(Entries taken from a collection)
========
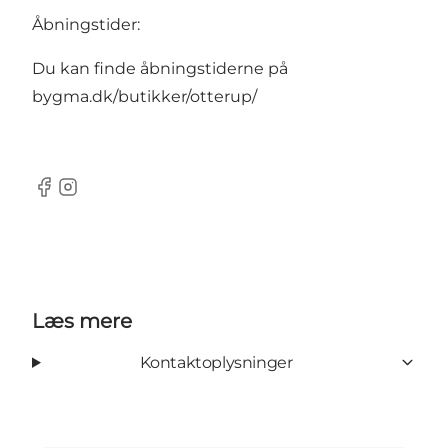
Åbningstider:
Du kan finde åbningstiderne på
bygma.dk/butikker/otterup/
Facebook
Instagram
Læs mere
Kontaktoplysninger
========
-- EXERCISE REQUIREMENTS --
Print, exactly as they appear above, the lines running from the one with "Du kan finde åbningstiderne på" through the final line.

-- SOLUTION --
Du kan finde åbningstiderne på
bygma.dk/butikker/otterup/
Facebook
Instagram
Læs mere
Kontaktoplysninger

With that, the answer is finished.